Escuchó la risa seca de Octavio al otro lado de la línea.
—Te lo dije, niña. Al final siempre escogen lo que parece estable. Y Gaspar… Gaspar se va a ahogar en su propio fuego.
Isadora cerró los ojos, saboreando la escena en su mente: Helena sentada al lado de Iván, resignada; Gaspar impotente, conteniendo la rabia ante un consejo lleno de hombres que nunca lo respetaron del todo.
—La pobre aún cree que el amor puede salvarla —murmuró, con un dejo de burla—. Qué ingenuidad tan cara le va a costar.
Octavio respondió con calma, esa calma de zorro viejo que a Isadora le fascinaba y al mismo tiempo la impacientaba.
—No subestimes a Helena. Tiene más del padre de lo que parece.
—Quizás —concedió ella, afilando una sonrisa—. Pero el padre ya no está en condiciones de mover piezas, y la hija todavía no ha aprendido a jugar.

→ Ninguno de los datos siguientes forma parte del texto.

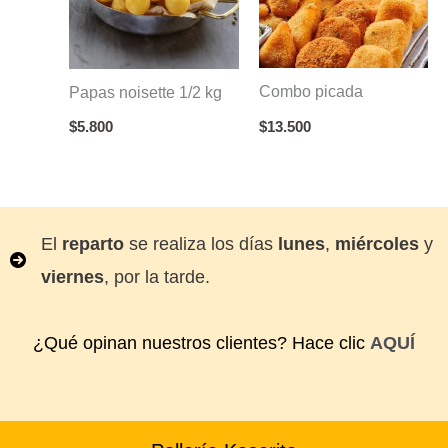
Combo picada
Papas noisette 1/2 kg
$
13.500
$
5.800
El
reparto
se realiza los días
lunes
,
miércoles
y
viernes
, por la tarde.
¿Qué opinan nuestros clientes? Hace clic
AQUÍ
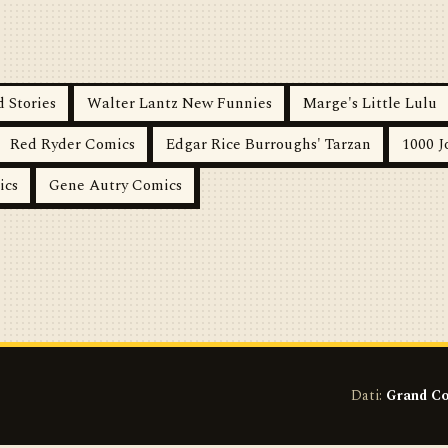
 Stories
Walter Lantz New Funnies
Marge's Little Lulu
Red Ryder Comics
Edgar Rice Burroughs' Tarzan
1000 J
ics
Gene Autry Comics
Dati:
Grand Co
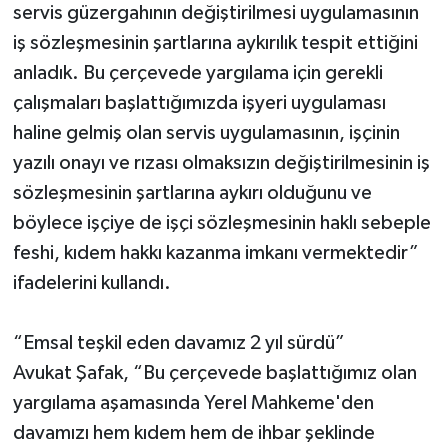
servis güzergahının değiştirilmesi uygulamasının
iş sözleşmesinin şartlarına aykırılık tespit ettiğini
anladık. Bu çerçevede yargılama için gerekli
çalışmaları başlattığımızda işyeri uygulaması
haline gelmiş olan servis uygulamasının, işçinin
yazılı onayı ve rızası olmaksızın değiştirilmesinin iş
sözleşmesinin şartlarına aykırı olduğunu ve
böylece işçiye de işçi sözleşmesinin haklı sebeple
feshi, kıdem hakkı kazanma imkanı vermektedir”
ifadelerini kullandı.
“Emsal teşkil eden davamız 2 yıl sürdü”
Avukat Şafak, “Bu çerçevede başlattığımız olan
yargılama aşamasında Yerel Mahkeme'den
davamızı hem kıdem hem de ihbar şeklinde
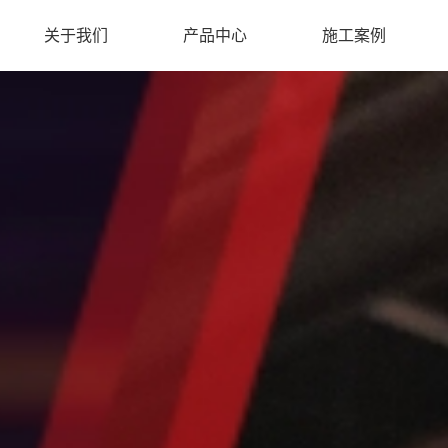
关于我们
产品中心
施工案例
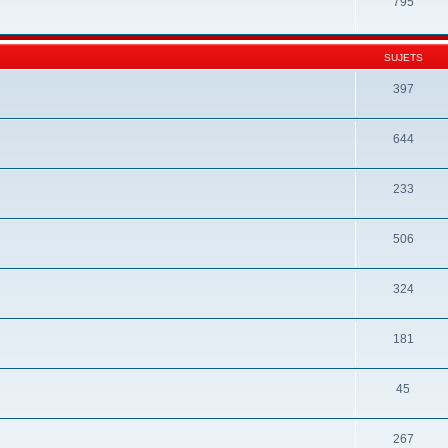
795
SUJETS
397
644
233
506
324
181
45
267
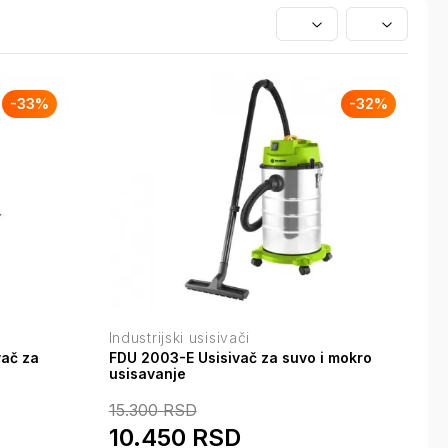
-
33
%
-
32
%
Industrijski usisivači
ač za
FDU 2003-E Usisivač za suvo i mokro
usisavanje
15.300
RSD
10.450
RSD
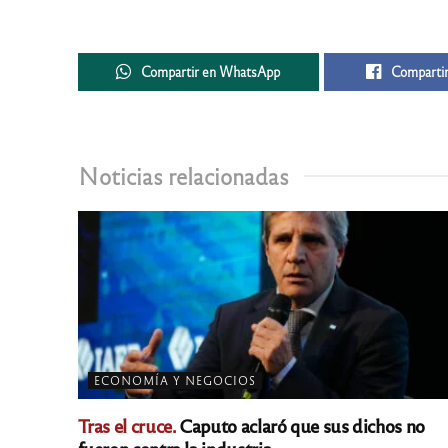
Compartir en WhatsApp
Compartir
Noticias relacionadas
ECONOMÍA Y NEGOCIOS
Tras el cruce.
Caputo aclaró que sus dichos no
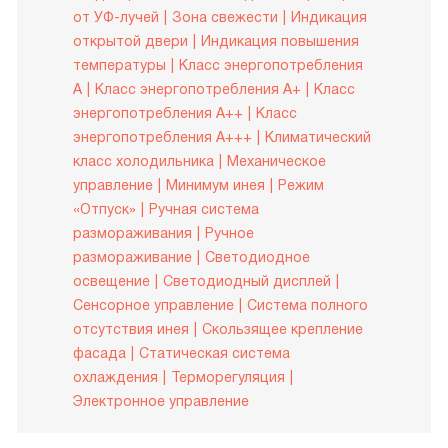
от УФ-лучей
Зона свежести
Индикация
открытой двери
Индикация повышения
температуры
Класс энергопотребления
A
Класс энергопотребления A+
Класс
энергопотребления A++
Класс
энергопотребления A+++
Климатический
класс холодильника
Механическое
управление
Минимум инея
Режим
«Отпуск»
Ручная система
размораживания
Ручное
размораживание
Светодиодное
освещение
Светодиодный дисплей
Сенсорное управление
Система полного
отсутствия инея
Скользящее крепление
фасада
Статическая система
охлаждения
Терморегуляция
Электронное управление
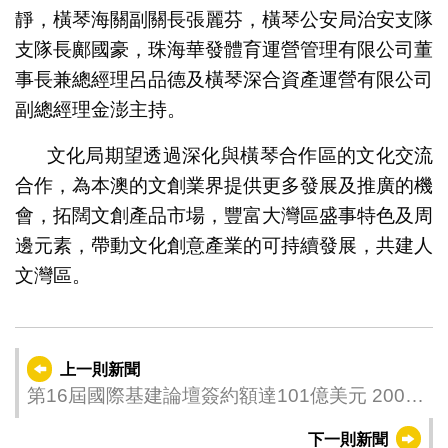
靜，橫琴海關副關長張麗芬，橫琴公安局治安支隊
支隊長鄺國豪，珠海華發體育運營管理有限公司董
事長兼總經理呂品德及橫琴深合資產運營有限公司
副總經理金澎主持。
文化局期望透過深化與橫琴合作區的文化交流
合作，為本澳的文創業界提供更多發展及推廣的機
會，拓闊文創產品市場，豐富大灣區盛事特色及周
邊元素，帶動文化創意產業的可持續發展，共建人
文灣區。
上一則新聞
第16屆國際基建論壇簽約額達101億美元 200多
場商務洽談 涉澳琴企業逾70場升三成多
下一則新聞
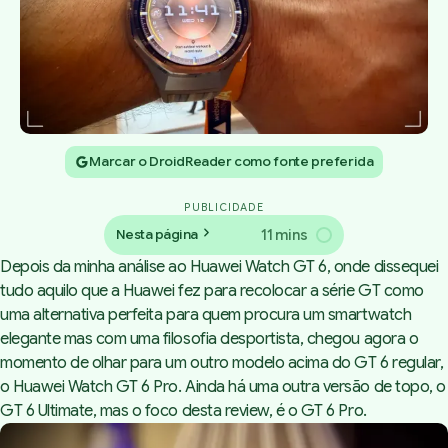
Marcar o DroidReader como fonte preferida
PUBLICIDADE
11 mins
Nesta página
Depois da minha análise ao Huawei Watch GT 6, onde dissequei
tudo aquilo que a Huawei fez para recolocar a série GT como
uma alternativa perfeita para quem procura um smartwatch
elegante mas com uma filosofia desportista, chegou agora o
momento de olhar para um outro modelo acima do GT 6 regular,
o Huawei Watch GT 6 Pro. Ainda há uma outra versão de topo, o
GT 6 Ultimate, mas o foco desta review, é o GT 6 Pro.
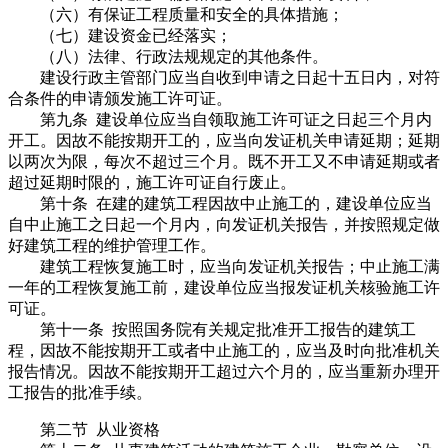
（六）有保证工程质量和安全的具体措施；
（七）建设资金已经落实；
（八）法律、行政法规规定的其他条件。
建设行政主管部门应当自收到申请之日起十五日内，对符
合条件的申请颁发施工许可证。
第九条 建设单位应当自领取施工许可证之日起三个月内
开工。因故不能按期开工的，应当向发证机关申请延期；延期
以两次为限，每次不超过三个月。既不开工又不申请延期或者
超过延期时限的，施工许可证自行废止。
第十条 在建的建筑工程因故中止施工的，建设单位应当
自中止施工之日起一个月内，向发证机关报告，并按照规定做
好建筑工程的维护管理工作。
建筑工程恢复施工时，应当向发证机关报告；中止施工满
一年的工程恢复施工前，建设单位应当报发证机关核验施工许
可证。
第十一条 按照国务院有关规定批准开工报告的建筑工
程，因故不能按期开工或者中止施工的，应当及时向批准机关
报告情况。因故不能按期开工超过六个月的，应当重新办理开
工报告的批准手续。
第二节 从业资格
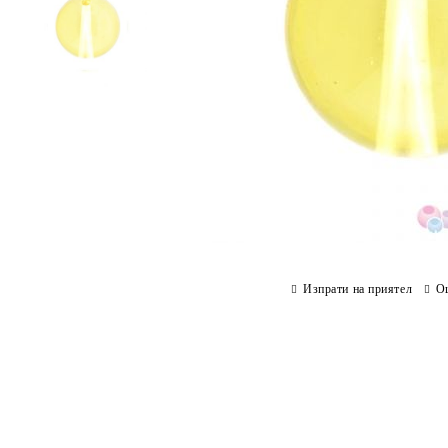
Изпрати на приятел
О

Hubo un silencio breve. Después, Octavio cerró con la misma seguridad de siempre:
—Lo importante es que Gaspar pierda. Y con esto… ya está hecho.
Isadora colgó, satisfecha, aunque en el fondo sabía algo que Octavio parecía olvidar: en los tableros demasiado controlados, a veces una pieza se salía del guion y lo arruinaba todo.
Punto de vista HELENA
El salón de juntas era un mausoleo de poder. Las paredes revestidas de madera oscura parecían vigilarme, y las lámparas pesadas iluminaban las arrugas de los hombres que me observaban con desconfianza.
—Señorita de la Vega —dijo uno de los mayores, su voz arrastrada como un sello que dictaba sentencia—. Nadie cuestiona su apellido. Pero el apellido solo no basta. La empresa necesita estabilidad.
Otro se inclinó hacia adelante, con gesto severo.
—Y después de su escándalo reciente, usted no puede inspirar la confianza necesaria por sí sola.
Sentí que mi pulso martilleaba en las sienes. No era un juicio abierto: era una emboscada cuidadosamente preparada.
La puerta se abrió y entró Iván, impecable, con la misma sonrisa que me había perseguido en pesadillas. Se sentó a mi lado sin pedirme permiso, como si el puesto estuviera destinado para él.
—El señor Cebrián aporta experiencia —continuó el anciano—. Y, junto a usted, formará un frente sólido para mantener la calma en el Grupo hasta que su padre se recupere.
Mi risa fue amarga, más un escape que un gesto de humor.
—¿De verdad piensan que Iván es la imagen de estabilidad? —dije, con los ojos fijos en él—. Ni siquiera puede sostener su propio matrimonio.
Un murmullo incómodo recorrió la sala, pero nadie me defendió. Al contrario: cada mirada era un recordatorio de que estaba sola.
—No es su vida privada lo que nos interesa, señorita —replicó otro de los consejeros—. Es lo que representa. Y ahora mismo, representa la única forma de que usted tenga un asiento aquí.
La rabia me quemó la garganta, pero comprendí lo que pasaba: no era una invitación. Era una condición.
Respiré hondo, sintiendo la jaula cerrarse.
—Si eso es lo que el Grupo necesita —dije finalmente, con voz firme aunque el estómago se me encogiera—, lo aceptaré.
Los murmullos de aprobación llenaron la sala como una sentencia. Iván sonrió satisfecho, y yo apreté los puños bajo la mesa. No era un acuerdo, era una trampa disfrazada de apoyo.
Y mientras las voces a mi alrededor celebraban el equilibrio recuperado, dentro de mí juré que no volvería a ser la marioneta de nadie.